─── PROVIDED ENTRIES

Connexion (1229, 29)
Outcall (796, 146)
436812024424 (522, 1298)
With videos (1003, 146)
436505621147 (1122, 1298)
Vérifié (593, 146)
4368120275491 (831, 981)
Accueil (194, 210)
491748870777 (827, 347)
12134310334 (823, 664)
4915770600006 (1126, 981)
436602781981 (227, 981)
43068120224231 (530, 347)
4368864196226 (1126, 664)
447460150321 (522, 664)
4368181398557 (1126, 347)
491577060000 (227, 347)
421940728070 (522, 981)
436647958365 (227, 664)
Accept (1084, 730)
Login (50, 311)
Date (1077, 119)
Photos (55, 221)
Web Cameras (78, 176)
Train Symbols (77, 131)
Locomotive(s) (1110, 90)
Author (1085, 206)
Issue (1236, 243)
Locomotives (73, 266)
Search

──────

REQUIREMENT: Could you return all the data above exactly as it appears?

RESULT OF THIS EXERCISE:
Connexion (1229, 29)
Outcall (796, 146)
436812024424 (522, 1298)
With videos (1003, 146)
436505621147 (1122, 1298)
Vérifié (593, 146)
4368120275491 (831, 981)
Accueil (194, 210)
491748870777 (827, 347)
12134310334 (823, 664)
4915770600006 (1126, 981)
436602781981 (227, 981)
43068120224231 (530, 347)
4368864196226 (1126, 664)
447460150321 (522, 664)
4368181398557 (1126, 347)
491577060000 (227, 347)
421940728070 (522, 981)
436647958365 (227, 664)
Accept (1084, 730)
Login (50, 311)
Date (1077, 119)
Photos (55, 221)
Web Cameras (78, 176)
Train Symbols (77, 131)
Locomotive(s) (1110, 90)
Author (1085, 206)
Issue (1236, 243)
Locomotives (73, 266)
Search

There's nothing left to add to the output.